Hagen. Ein 100-Jähriger und ein 99-Jähriger aus Hagen treffen sich regelmäßig bei einem Glas Rotwein – die Geschichte einer besonderen Freundschaft.

Es sind viele Schritte. Schnelle Schritte sogar. Und jeder Schritt für sich betrachtet, kommt einem kleinen Wunder gleich. Dr. Gerhard Meinck kann wieder stehen. Er kann wieder gehen. Noch mit einem Wagen, den er neben dem Rollator von Wilhelm Schulte über den Flur der Station 32 im Josefs-Hospital in Altenhagen schiebt, bald aber wohl ohne. Und so wird dies die Geschichte von einem Wunder, eine von 42 Stufen und letztlich die von einer wunderbaren Freundschaft.

Schmerzen am Arm, eine schlimme Entzündung, starke Medikamente, vielleicht Gürtelrose. So genau konnte man das nicht diagnostizieren. Spielt aber vielleicht auch keine große Rolle, wenn man wie Dr. Gerhard Meinck 100 Jahre alt ist. Seit Weihnachten konnte sich der ehemalige Geschichtslehrer, der in Hagen unter anderem am Knabengymnasium in Haspe und am Ricarda-Huch-Gymnasium unterrichtet hat, nicht mehr bewegen, lag nur noch im Bett. Schlapp, antriebslos, müde.

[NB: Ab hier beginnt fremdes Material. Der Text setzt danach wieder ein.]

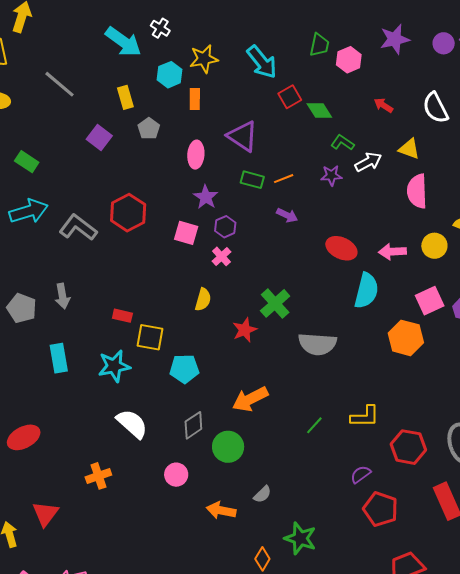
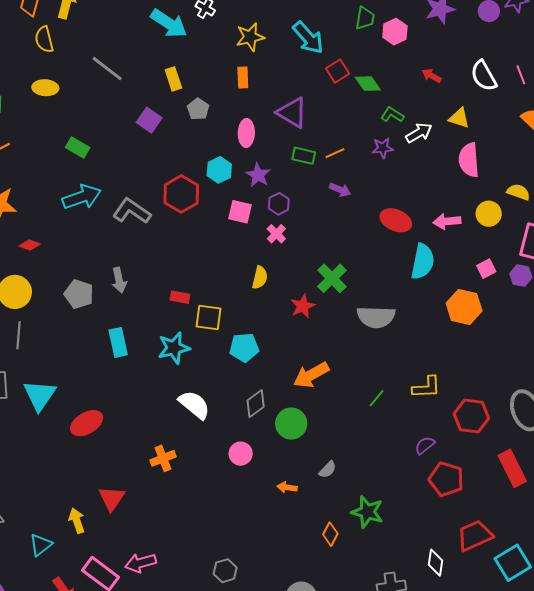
cyan hexagon: (170, 75) -> (219, 170), moved
pink square: (430, 301) -> (486, 269), size x0.7
orange arrow: (221, 510) -> (287, 487), size x0.7

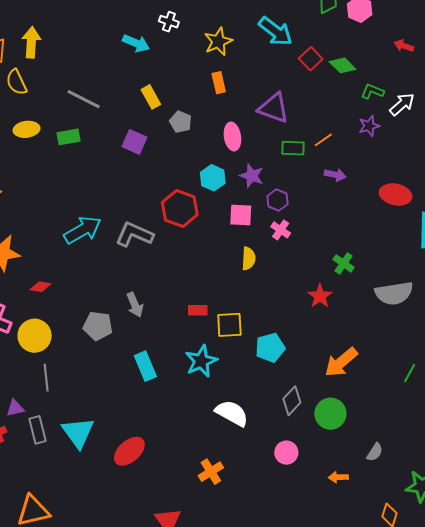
cyan arrow: (169, 23) -> (136, 43), size x0.7
green rectangle: (78, 148) -> (69, 137), moved, turned -30
yellow semicircle: (260, 278) -> (249, 258), moved
green cross: (332, 278) -> (344, 263), size x0.7

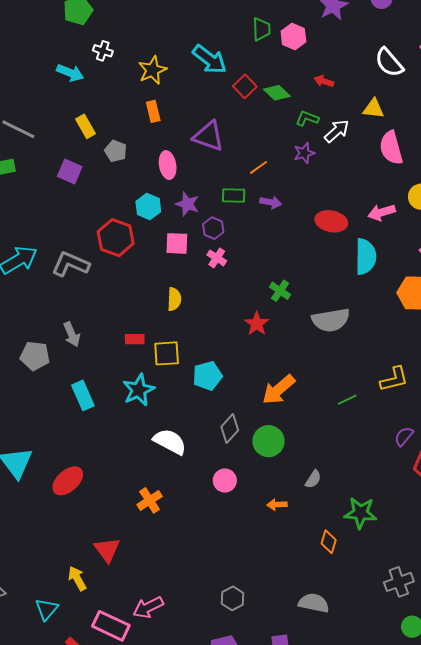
red arrow: (404, 46) -> (324, 81), moved
green rectangle: (293, 148) -> (234, 196), moved
yellow semicircle: (249, 258) -> (174, 299), moved
green line: (410, 373) -> (347, 400), turned 36

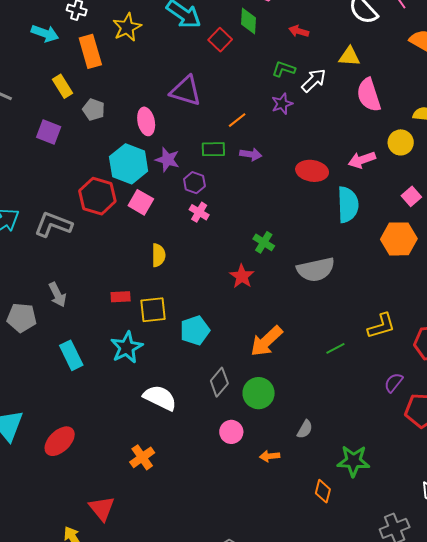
green diamond: (277, 93) -> (249, 21), moved, turned 52
orange rectangle: (153, 111) -> (90, 51), moved, size x1.5
cyan hexagon: (148, 207) -> (129, 164), size x1.5
pink square: (177, 243) -> (141, 202), moved, turned 30
pink circle: (225, 481) -> (231, 432), moved

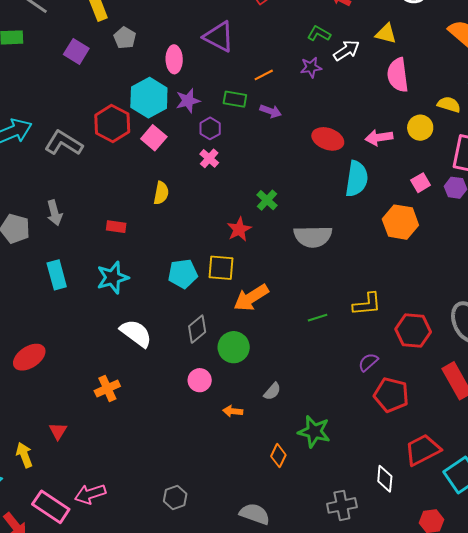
purple star: (167, 160) -> (188, 101), turned 30
yellow square: (153, 310) -> (221, 268), moved
red triangle: (102, 508) -> (58, 431), size x0.7

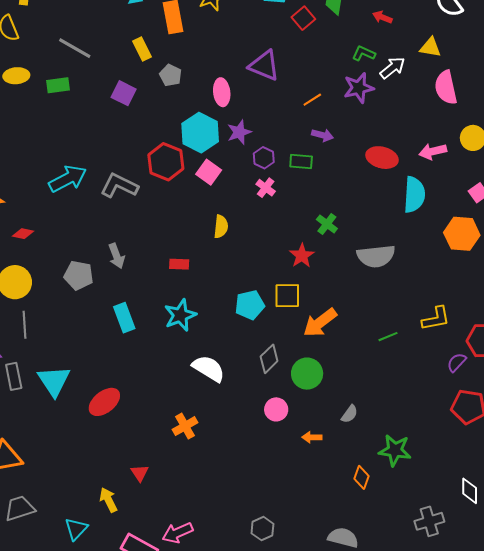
purple star: (311, 67) -> (359, 88), size x1.4
green rectangle: (235, 99) -> (301, 161), moved
purple semicircle: (368, 362) -> (457, 362), moved

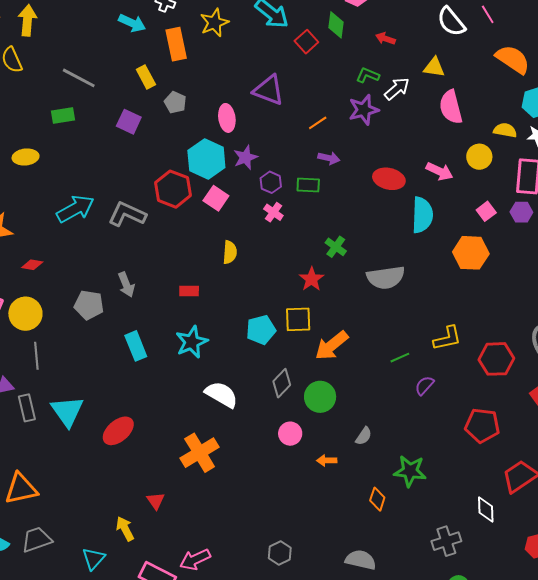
yellow ellipse: (16, 76) -> (26, 157), moved
pink arrow: (433, 151) -> (439, 171), turned -140
purple semicircle: (457, 362) -> (424, 385), moved
orange cross: (185, 426) -> (200, 453), size x1.5

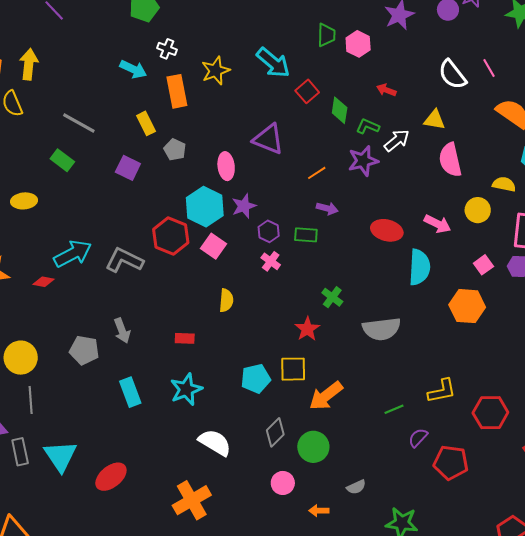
green diamond: (336, 25) -> (340, 110), moved
green rectangle: (63, 116) -> (62, 160), turned 45
red diamond: (32, 265) -> (44, 282), moved
red pentagon: (482, 425) -> (451, 463), moved
gray semicircle: (364, 436) -> (356, 487), turned 30

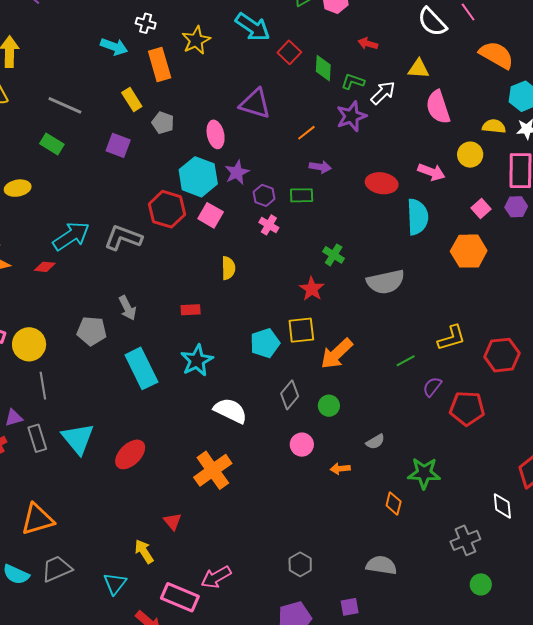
cyan rectangle: (130, 392) -> (141, 368), size x1.4
green circle: (313, 447) -> (329, 406), size x0.7

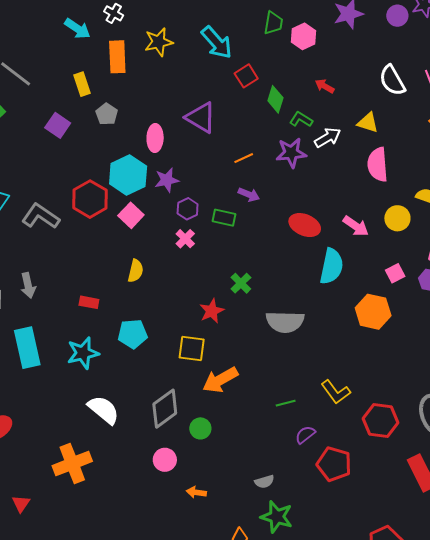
yellow L-shape: (452, 338) -> (336, 392), turned 56
cyan pentagon: (265, 343) -> (133, 334), moved
gray diamond: (290, 395) -> (165, 409), size x1.4
gray semicircle: (375, 442) -> (264, 482), moved

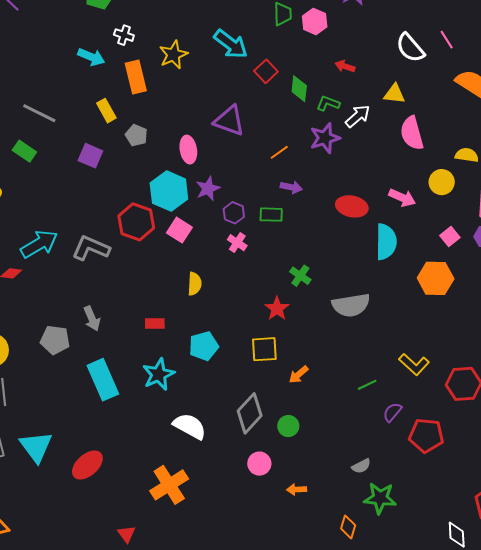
orange arrow: (220, 380) -> (299, 375), size x0.6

Tolle Leistung des Klinik-Teams

„Vor acht Tagen ist Gerhard Meinck zu uns gekommen“, sagt Dr. Andreas Backes, Chefarzt der Geriatrie, „dass wir ihn so schnell wieder mobilisieren konnten – ja, das hat schon was von einem Wunder. Es ist eine tolle Teamleistung von Pflegekräften, Therapeuten und Ärzten. Dr. Meinck ist geistig total rege. Das bietet immer eine gute Grundlage, um jemanden wieder auf die Beine zu kriegen. Und letztlich kommt sein eigener starker Wille hinzu.“

Der Wille, wieder aus dem Bett zu kommen, wieder zu stehen, wieder zu gehen, hat Gerhard Meinck angetrieben. Der Wille, diese 42 Stufen, die zu seiner Wohnung führen, hinab und wieder hinauf zu kommen. Der Wille, so wieder seinen Freund Wilhelm Schulte, 99 Jahre und fünf Monate alt, treffen zu können. Endlich wieder gemeinsam ein Glas Rotwein trinken zu können. Dieser Wille hat gesiegt – so gut wie.

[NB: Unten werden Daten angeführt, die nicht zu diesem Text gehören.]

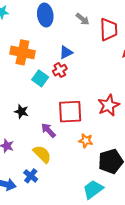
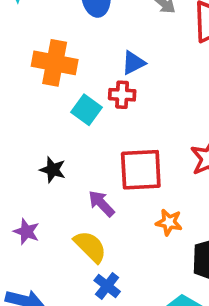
red cross: (60, 70) -> (122, 95), turned 32
blue cross: (31, 176) -> (107, 286), moved

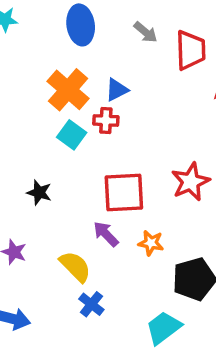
orange cross: (55, 63) -> (68, 90), moved, turned 30
purple arrow: (101, 203) -> (106, 234), moved

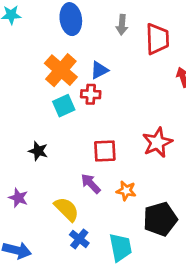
gray arrow: (145, 32) -> (122, 25), turned 54
cyan square: (72, 135) -> (64, 106), turned 30
red square: (124, 193) -> (105, 151), size x0.7
cyan trapezoid: (164, 328) -> (120, 247), moved, turned 116

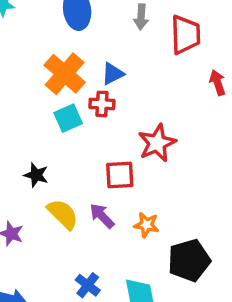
red star: (157, 142) -> (157, 143), moved
yellow semicircle: (67, 209) -> (63, 214), moved

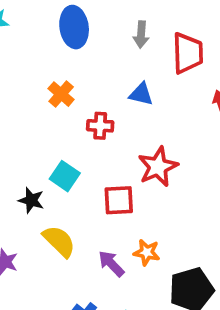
orange cross: (65, 74) -> (61, 94), size x0.6
blue triangle: (113, 74) -> (141, 94), moved, turned 40
cyan square: (68, 118) -> (65, 176), moved, turned -32
purple arrow: (102, 216) -> (111, 264), moved

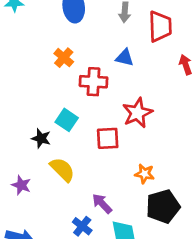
red cross: (100, 126) -> (94, 82), size x1.4
orange star: (147, 252) -> (145, 174), moved
purple arrow: (111, 264) -> (102, 204), moved

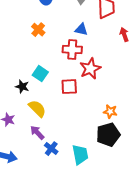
red cross: (94, 82) -> (72, 50), moved
orange star: (145, 174) -> (110, 112), moved
purple arrow: (102, 204) -> (37, 133), moved

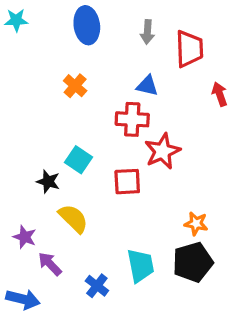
purple arrow: (37, 133) -> (50, 264), moved
cyan trapezoid: (80, 155) -> (141, 266), moved

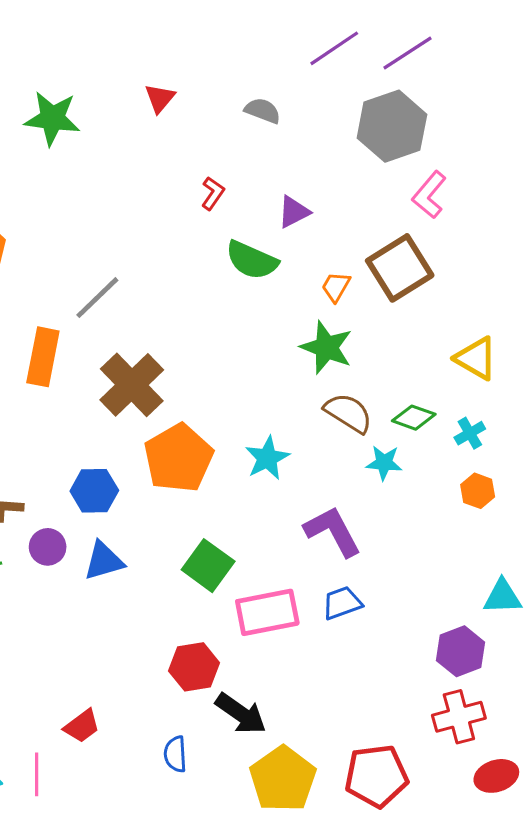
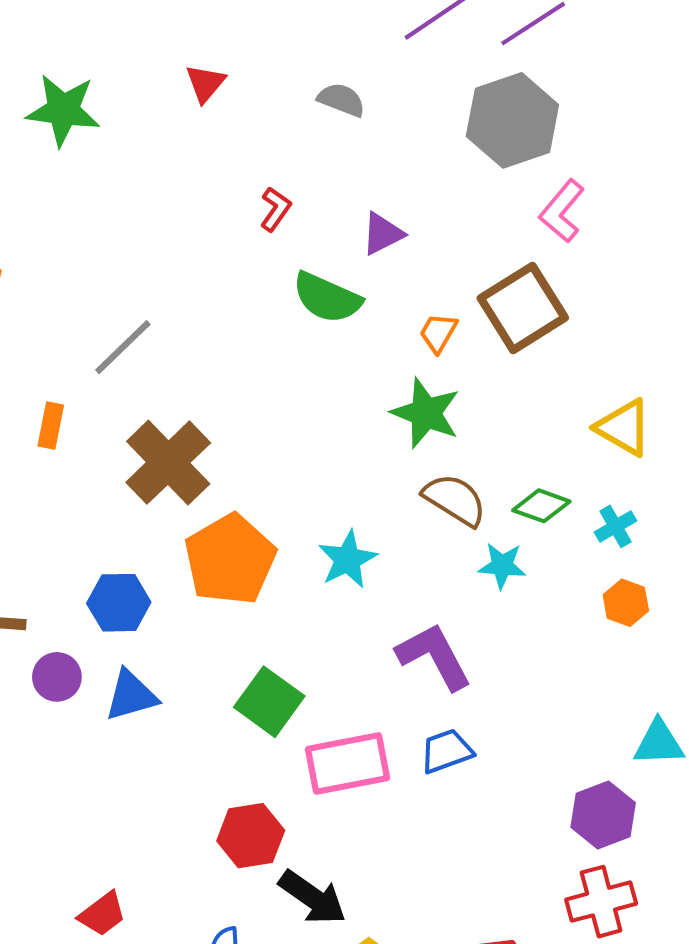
orange rectangle: (43, 357) -> (51, 425), size x0.6

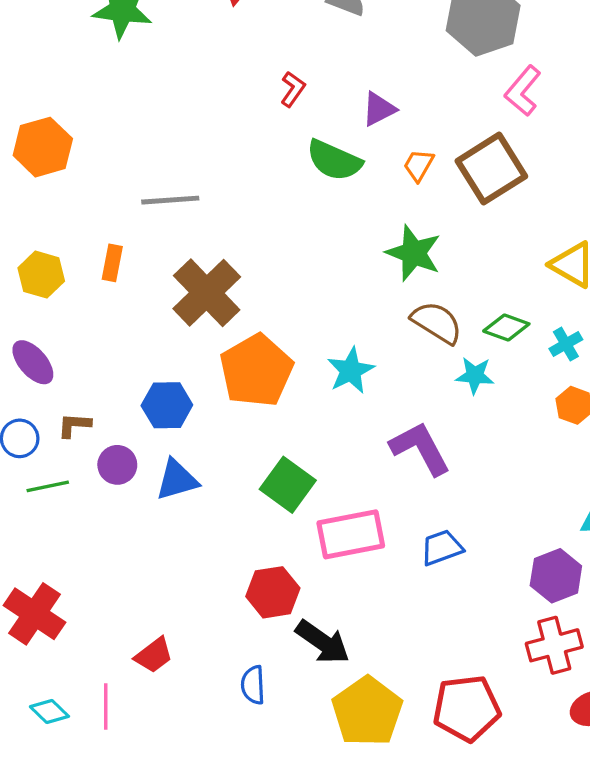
orange trapezoid: (438, 333) -> (419, 165), moved
gray line: (123, 347) -> (170, 200), turned 40
blue trapezoid: (446, 751) -> (442, 548), moved

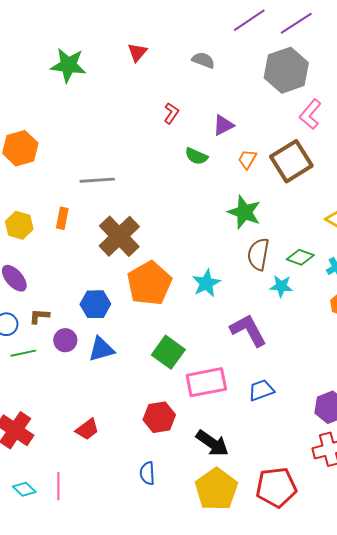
green semicircle: (334, 160) -> (196, 156), size x0.7
brown semicircle: (437, 323) -> (258, 254), turned -112
black arrow: (323, 642) -> (212, 443), moved
red trapezoid: (154, 655) -> (87, 429), moved

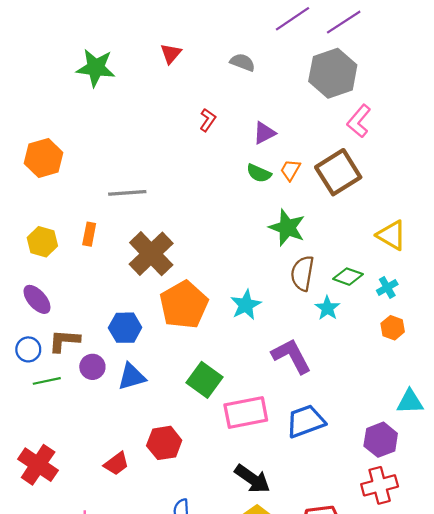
green semicircle: (196, 156) -> (259, 173), moved
cyan star: (281, 286) -> (327, 308), turned 30
brown L-shape: (39, 316) -> (64, 341), size x1.4
blue trapezoid: (261, 390) -> (306, 421), size x1.4
red hexagon: (159, 417) -> (164, 443), moved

Wasser statt Rotwein im Krankenzimmer

2167 Hagen sind 90 Jahre und älter

In Hagen leben mittlerweile 2167 Menschen, die 90 Jahre und älter sind. 569 Männer sind 90 Jahre und älter, 1598 Frauen.64 Hagener in dieser Altersgruppe haben einen ausländischen Pass. Der Anteil liegt bei 3,0 Prozent.Hingegen liegt der Ausländeranteil in der Gesamtbevölkerung bei 20,8 Prozent.Insgesamt leben nach offizieller Statistik (2020) 194.938 Menschen in Hagen. Die meisten Hagener, 15.682, sind zwischen 55 und 59 Jahren alt.

Es gibt Wasser statt Rotwein auf Station 32. Es ist ja auch nicht Abend wie sonst, wenn sich die beiden Freunde, die einander höflichst und respektvoll siezen, zum Austausch treffen. Es ist Mittag. Und es ist das erste Wiedersehen seit langer Zeit. „Dass sie Herrn Dr. Meinck wieder hingekriegt haben – das ist der größte Gefallen, den man mir in meinem Leben noch tun konnte“, sagt Wilhelm Schulte und lächelt.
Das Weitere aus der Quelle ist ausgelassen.